The $1.88 million jury verdict in a New Jersey underinsured motorist (‘UIM’) claim, Kelley v. Massachusetts Bay Insurance Company, No. 19-cv-19037 (D. N.J. May 13, 2022) drew headlines in legal and insurance media recently.

One article suggested that the insurer defendant might be facing treble damages and be ordered to pay Kelly’s attorney fees under the newly enacted New Jersey Insurance Fair Conduct Act, N.J.S.A. Â17:29BB-1, et seq.

Kelley had received the $50,000 policy limits from the tortfeasor, and the trial concerned Kelley’s UIM claim under her employer’s motor vehicle policy which had $1,000,000 in UIM benefits. The highest offer allegedly made before trial was $350,000.00.
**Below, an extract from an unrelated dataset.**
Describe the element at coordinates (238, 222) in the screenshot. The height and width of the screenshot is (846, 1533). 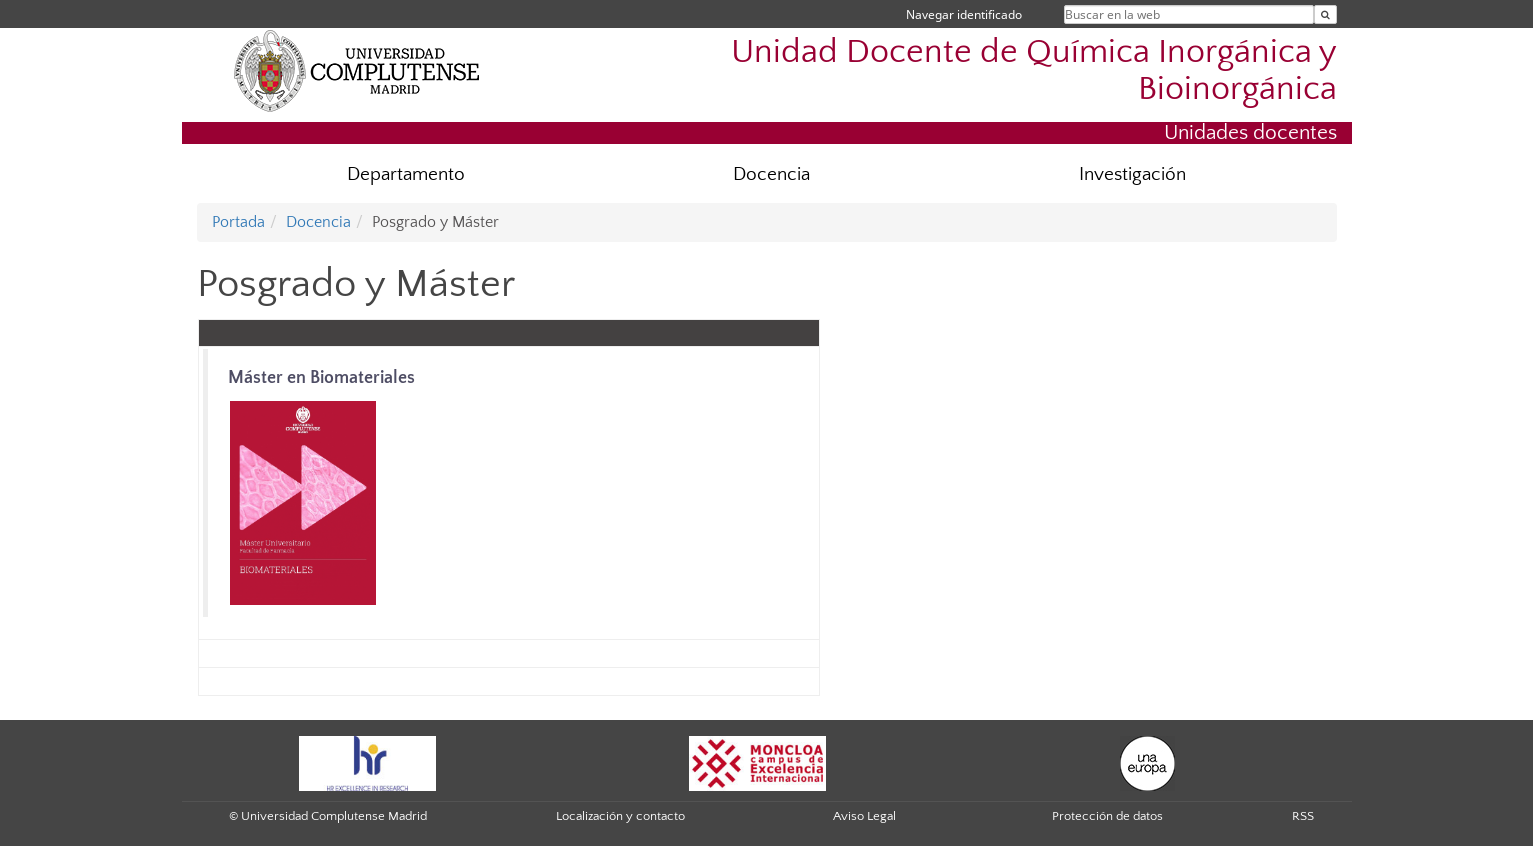 I see `Portada` at that location.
Kelley’s attorney was quoted as stating that Massachusetts Bay allegedly showed bad faith by more than merely failing to settle for a reasonable amount. Kelley’s attorney alleged that Massachusetts Bay engaged in dilatory and abusive claims handling by requesting irrelevant records, failing to keep the insureds apprised of the status of the claim at proper intervals, and harassing the insured with character attacks.

‘There was an issue as to how they conducted themselves during discovery, issuing a subpoena, last-minute attempts at identifying new witnesses, that was done within days of the trial,’ Kelley’s attorney was quoted as saying.